Metadata standards have been developed for many disciplines to support compatibility and uniformity of data documentation by providing element definitions and usage guidance. Proper metadata and documentation provide the information necessary to understand and interpret your research data, now and in the future.
Considerations
- Use tools like OpenRefine or Open Data Editor to clean and format your data
- Pseudonymize/anonymize any sensitive data
- Use version control to track and manage changes to your data
- Implement quality control checks to confirm data integrity after processing
- Determine what types documentation are needed to allow other researchers to understand and reuse your data
- Consult a librarian for guidance on selecting appropriate metadata standards for documenting your data
Resources
- OpenRefine
Free, open-source tool for cleaning, organizing, and reformatting messy data.
- Open Data Editor
Open-source tool for nontechnical data practitioners to explore and detect errors in tables.
- Protocols.io
Open access platform for developing and sharing research methods and protocols to facilitate collaboration, documentation, and reproducibility. Includes free and premium plans.
- Disciplinary Metadata
Information about metadata standards by discipline including profiles, tools to implement the standards, and use cases.

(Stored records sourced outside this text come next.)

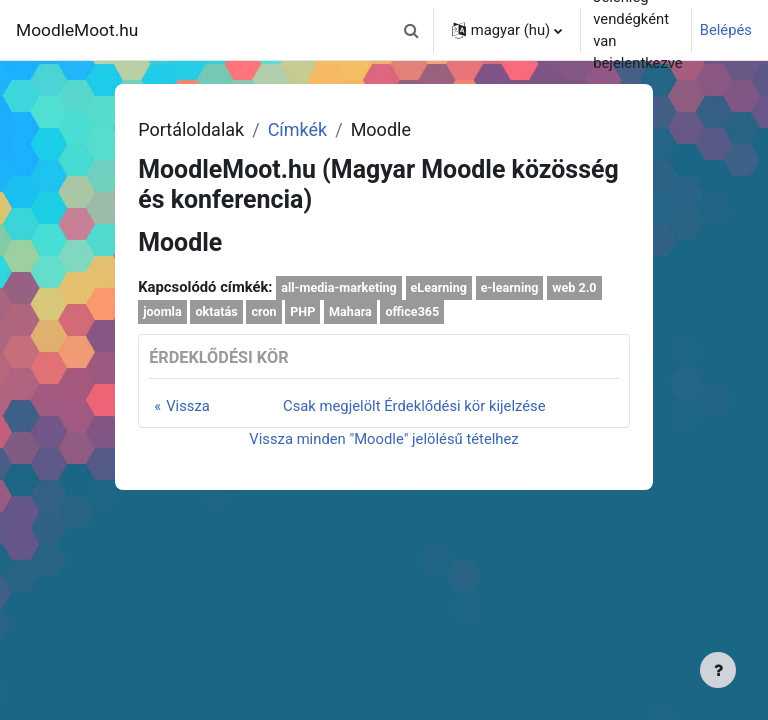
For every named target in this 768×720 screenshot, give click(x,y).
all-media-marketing (339, 287)
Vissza (188, 406)
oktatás (216, 311)
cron (263, 311)
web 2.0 (574, 287)
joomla (162, 311)
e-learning (510, 287)
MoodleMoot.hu (77, 30)
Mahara (350, 311)
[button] (412, 30)
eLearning (439, 287)
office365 (413, 311)
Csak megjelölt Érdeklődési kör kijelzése (414, 406)
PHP (302, 311)
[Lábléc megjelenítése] (718, 670)
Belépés (726, 30)
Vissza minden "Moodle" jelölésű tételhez (383, 439)
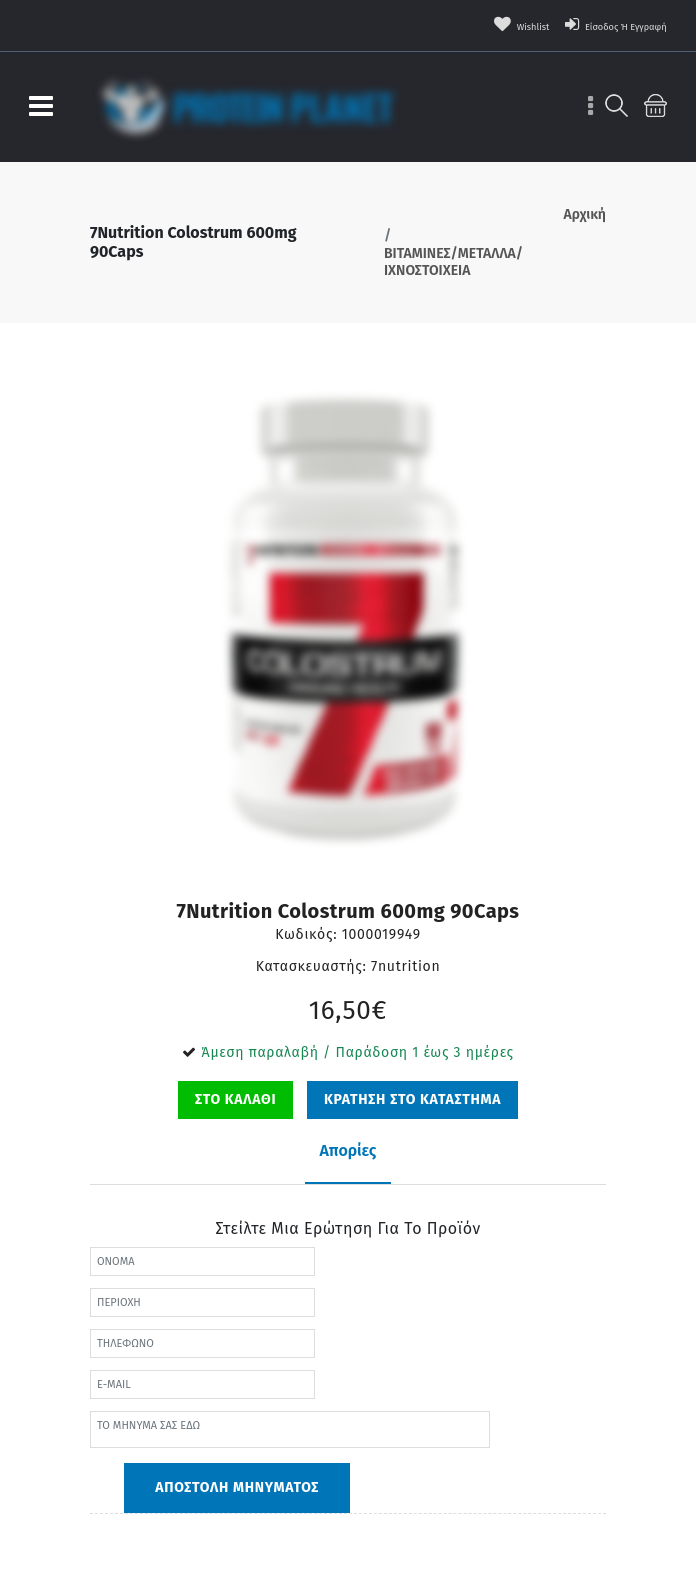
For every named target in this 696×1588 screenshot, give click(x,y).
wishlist (469, 25)
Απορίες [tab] (348, 1150)
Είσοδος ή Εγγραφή (594, 25)
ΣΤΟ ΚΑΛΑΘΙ (235, 1099)
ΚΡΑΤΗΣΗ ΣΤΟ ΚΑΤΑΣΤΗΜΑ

- Metadata Standards Catalog
Open directory of metadata standards applicable to research data.
- NIH Common Data Elements
Repository of standardized definitions to describe and define data to improve discoverability.
- Guide to Writing “Readme” Style Metadata
Guidance on creating readme files, which provide information about a data file to ensure that it can be correctly interpreted and reused in the future.
- How to Make a Data Dictionary
Guidance on creating a data dictionary to explain the names of variables used in your data.
- Codebook Cookbook
Guidance on creating a codebook describing the contents, structure, and layout of your data files.